Performance, Synthesis and Control of Additive
Synthesis on a Desktop Computer using FFT-1
A. Freed, X. Rodet, Ph. Depalle
CNMAT, IRCAM
Introduction
The idea of synthesizing sounds by summing sinusoidal
oscillations [Helmholtz 1863] has intrigued generations of
musical instrument builders. Thaddeus Cahill's electromechanical
implementations at the beginning of this century [Nicholl 93]
illustrate graphically the basic challenge faced by these
engineers--the creation of a large number of oscillators with
accurate frequency control. Cahill used dynamos constructed from
wheels of different sizes attached to rotating shafts ranging in
length from 6 to 30 feet. The speed of each shaft was adjusted to
obtain the required pitch. A total of 145 alternators were
attached to the shafts. Since the vacuum tube and transistor
(inventions of this century) were unavailable to Cahill, each
rotating element had to produce nearly 12000 to 15000 watts of
energy to deliver synthesized music to subscribers' homes.
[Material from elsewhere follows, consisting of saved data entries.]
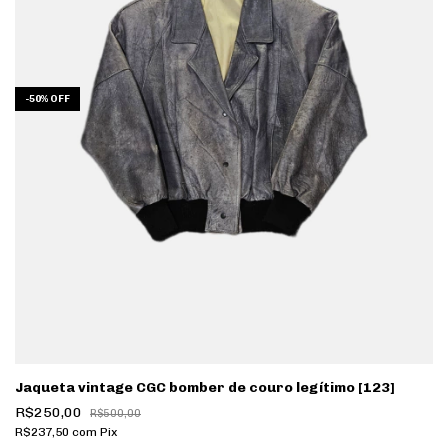
-
50
%
OFF
Jaqueta vintage CGC bomber de couro legítimo [123]
R$250,00
R$500,00
R$237,50
com
Pix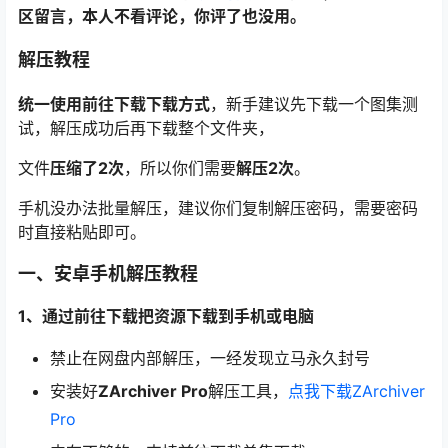
区留言，本人不看评论，你评了也没用。
解压教程
统一使用前往下载下载方式
，新手建议先下载一个图集测
试，解压成功后再下载整个文件夹，
文件
压缩了2次
，所以你们需要
解压2次
。
手机没办法批量解压，建议你们复制解压密码，需要密码
时直接粘贴即可。
一、安卓手机解压教程
1、通过前往下载把资源下载到手机或电脑
禁止在网盘内部解压，一经发现立马永久封号
安装好
ZArchiver Pro
解压工具，
点我下载ZArchiver
Pro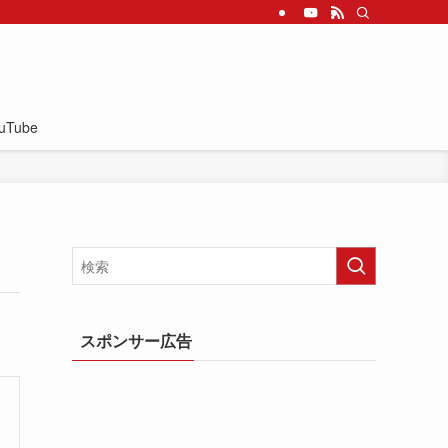
uTube
スポンサー広告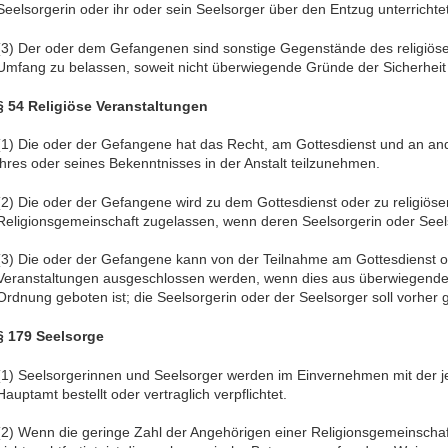
Seelsorgerin oder ihr oder sein Seelsorger über den Entzug unterrichte
(3) Der oder dem Gefangenen sind sonstige Gegenstände des religi
Umfang zu belassen, soweit nicht überwiegende Gründe der Sicherheit
§ 54 Religiöse Veranstaltungen
(1) Die oder der Gefangene hat das Recht, am Gottesdienst und an and
ihres oder seines Bekenntnisses in der Anstalt teilzunehmen.
(2) Die oder der Gefangene wird zu dem Gottesdienst oder zu religiös
Religionsgemeinschaft zugelassen, wenn deren Seelsorgerin oder Seel
(3) Die oder der Gefangene kann von der Teilnahme am Gottesdienst o
Veranstaltungen ausgeschlossen werden, wenn dies aus überwiegende
Ordnung geboten ist; die Seelsorgerin oder der Seelsorger soll vorher 
§ 179 Seelsorge
(1) Seelsorgerinnen und Seelsorger werden im Einvernehmen mit der j
Hauptamt bestellt oder vertraglich verpflichtet.
(2) Wenn die geringe Zahl der Angehörigen einer Religionsgemeinschaf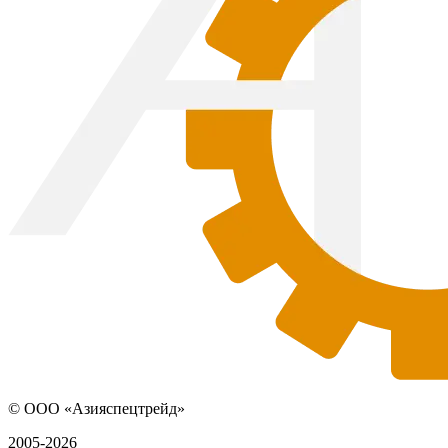
© ООО «Азияспецтрейд»
2005-2026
In the late 1970's, the availability of single chip digital
multipliers stimulated the construction of digital signal
processors for musical applications [Allen 85]. Although these
machines were capable of accurately synthesizing hundreds of
sinusoids [DiGiugno 76], their prohibitive cost and limited
programming tools precluded widespread use.
One hundred years after Cahill's work, despite rapid gains in
computational accuracy and performance, the state of the art in
affordable single chip real-time solutions to the problem of
additive synthesis offers only 32 oscillators. Since hundreds of
sinusoids are required for a single low pitch note of the piano,
for example, current single chip solutions fall short by a factor
of at least 20. A new technique for additive synthesis,
FFT-1 [ Depalle&Rodet 90], offers a performance
improvement of this order. This technique also provides an
efficient method for adding colored noise to sinusoidal partials,
which is needed to successfully synthesize speech and the
Japanese Shakuhachi flute, for example. The FFT-1
algorithm itself has been described in detail elsewhere [Freed et
al. 93]. This paper will focus on the implementation of additive
synthesis on a workstation computer system, the SGI Indigo.
Comparative Performance
Evaluation of Additive Synthesis Techniques
Although the FFT-1 algorithm is based on
well-understood and simple principles [Nawab&Quatieri 88], an
efficient implementation requires careful attention to detail.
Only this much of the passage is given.